Fishing for Antarctic krill was commonly done from large stern trawlers using midwater trawls before the purpose built krill trawlers like Antarctic Endurance were planned and put into use. For scientific purposes, vertical trawls using, for example, a bongo net, are also employed.

In 2018 it was announced that almost every krill fishing company operating in Antarctica will abandon operations in huge areas around the Antarctic Peninsula from 2020, including “buffer zones” around breeding colonies of penguins.

In August 2026, the 620,000-ton limit was reached three months before estimated.

==Around Japan==
The krill fishery in Japanese waters primarily targets the North Pacific krill (Euphausia pacifica), which reaches a size of about 2 cm. The annual catch is of the order of 60–70,000 tonnes. Minor fisheries for Euphausia nana (a few thousand tonnes) and Thysannoessa inermis (a few hundred tonnes annually) also exist. The fishing ground are all above the continental shelf close to the coast and at most 200 m deep. E. nana reaches only 1.2 cm, and T. inermis can grow to 3 cm.

E. pacifica was fished as early as the 19th century. Fishing is done with small boats. The traditional technique uses bow-mounted trawls, augmented by fish pumps since the 1980s. A bow-mounted trawl can exploit only surface swarms of krill up to a depth of about eight metres. In the 1970s, the krill fishery expanded drastically and began to use also one- or two-boat seines, which can catch swarms as deep as 150 m. A peak in the krill production was reached in 1992 with over 100,000 tonnes. The following year, catch regulations were enforced, and since then the annual catch has been reduced by about 30%.
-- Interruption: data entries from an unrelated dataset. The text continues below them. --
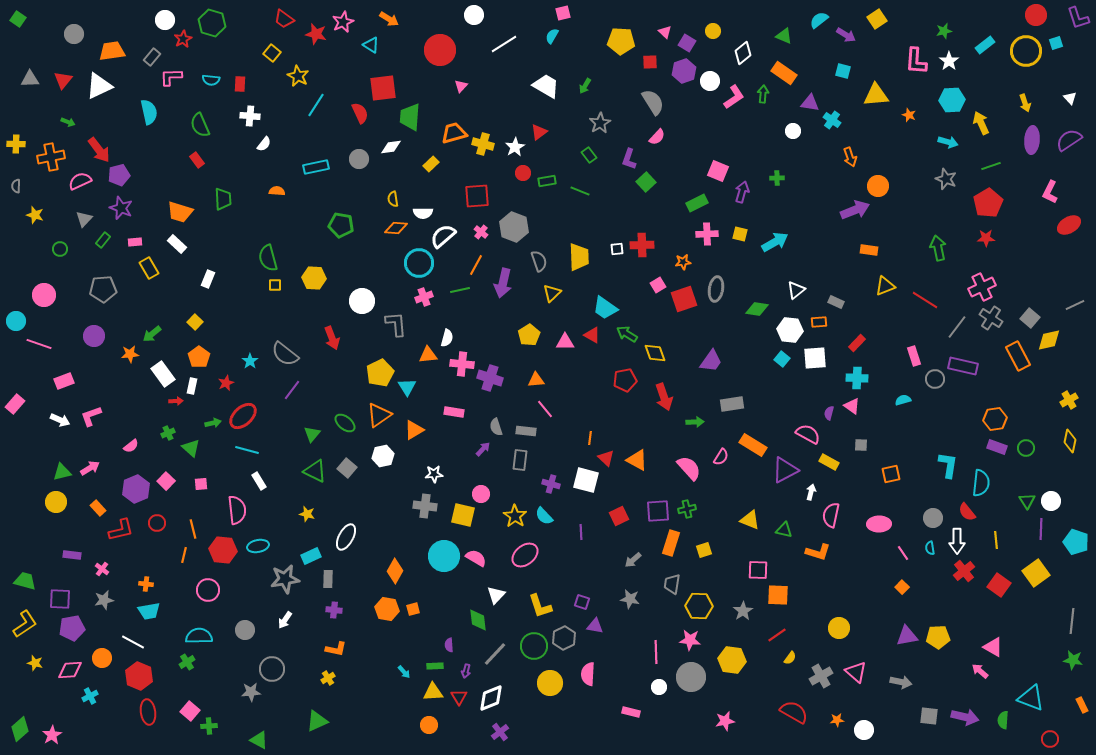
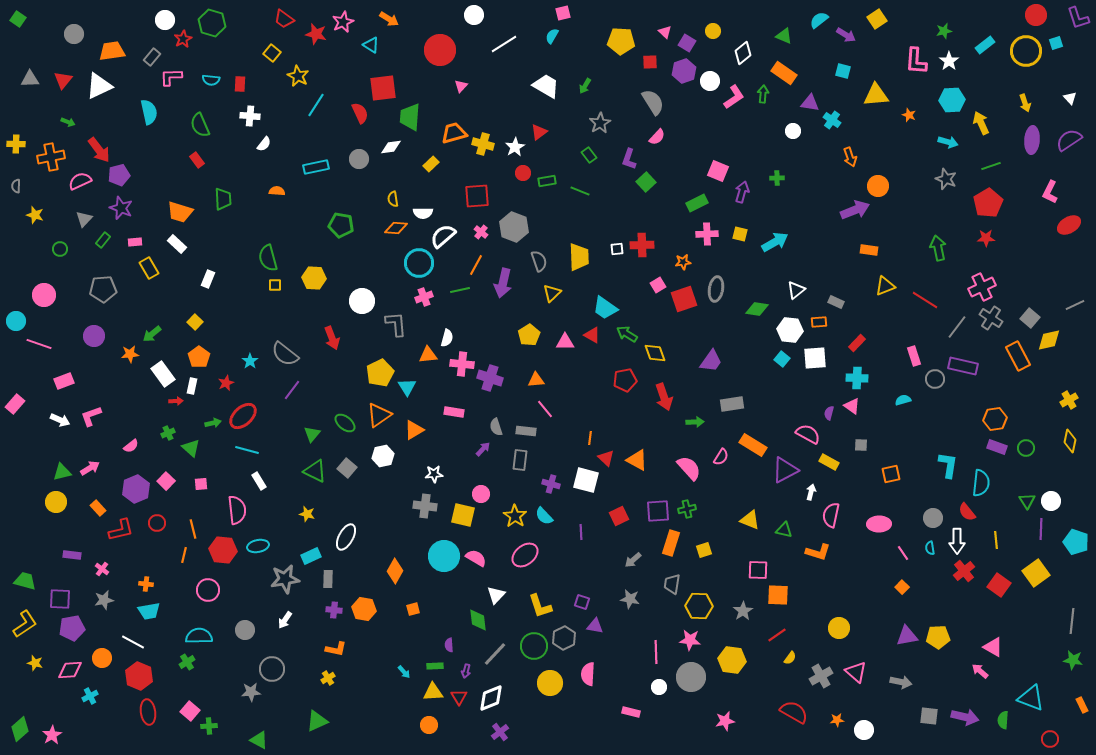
orange hexagon at (387, 609): moved 23 px left
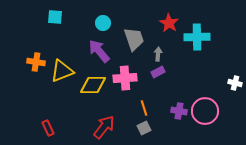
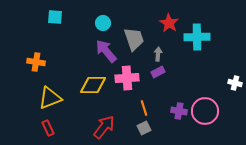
purple arrow: moved 7 px right
yellow triangle: moved 12 px left, 27 px down
pink cross: moved 2 px right
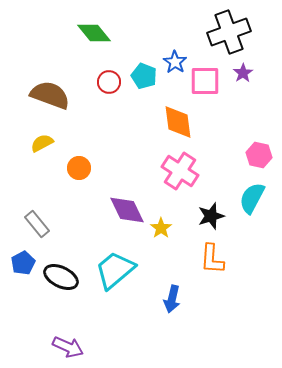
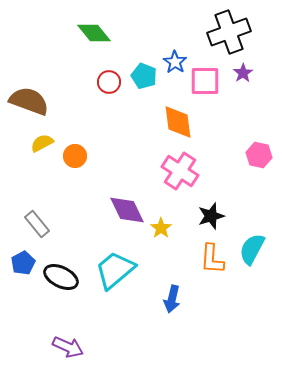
brown semicircle: moved 21 px left, 6 px down
orange circle: moved 4 px left, 12 px up
cyan semicircle: moved 51 px down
==Experimental fisheries==
Small-scale fisheries for krill also exist in other areas. In Canada, fishing for E. pacifica takes place in the Strait of Georgia off British Columbia; there is a government-imposed catch limit of 500 tonnes per year. Fisheries targeting the Northern krill (Meganyctiphanes norvegica), a medium-sized krill reaching body lengths of more than 4 cm, as well as Tysanoessa raschii (2 cm) and T. inermis in the Gulf of St. Lawrence and on the Scotian Shelf have been proposed, but didn't get beyond early experimental stages. They are limited to harvesting a few hundred tonnes of krill per year, and Nicol & Foster consider it unlikely that any new large-scale harvesting operations in these areas will be started due to the opposition from local fishing industries and conservation groups.